Secondary metabolism by industrially improved Penicillium chrysogenum strains

Penicillium chrysogenum is the filamentous fungus employed for the industrial production of the antibiotic penicillin. Penicillins are still widely used but produced by high yielding β-lactam strains that resulted from an extensive classical strain improvement (CSI) program that lasted for almost seven decades. CSI involves harsh treatments such as UV radiation and muster gas exposure that causes mutations some of which are beneficial for β-lactam production. However, the impact of CSI on other secondary metabolite pathways remained unknown.
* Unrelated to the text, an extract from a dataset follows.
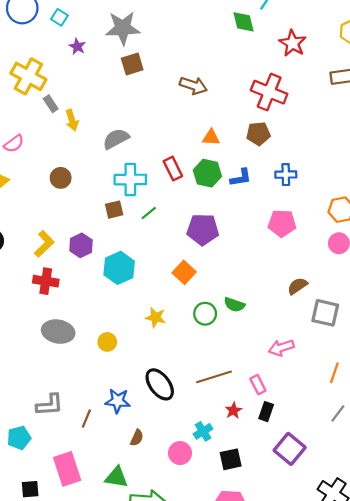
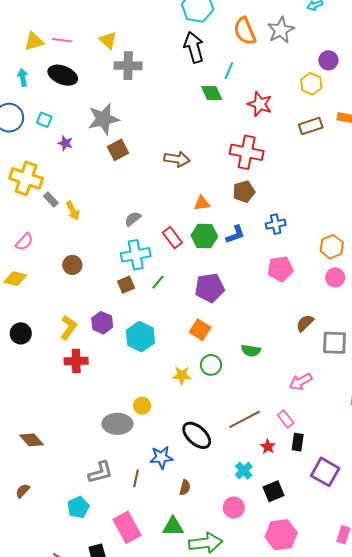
gray semicircle: (116, 139) -> (133, 219), moved, size x0.7
green circle: (205, 314) -> (211, 365), moved
gray ellipse: (58, 332) -> (117, 424), moved
pink circle: (180, 453) -> (234, 508), moved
In this thesis, a comparative analysis of the P. chrysogenum mutants from the CSI program was conducted that involved genome sequencing, transcriptome and metabolite production. The data indicates that during CSI most secondary metabolite pathways have been silenced by mutation in favor of the β-lactams. Among others, this resulted in the elimination of a group of bioactive compounds sorbicillinoids. These are yellow pigments that exhibit antimicrobial, anti-HIV and anti-cancer activities. Using the genome sequencing data, a key mutation in a sorbicillinoid biosynthetic gene was restored in an industrial P. chrysogenum strain readily allowing high level production. This system can now be used to resolve the biosynthetic pathway for sorbicillinoids and design methods to produce high bioactive derivatives.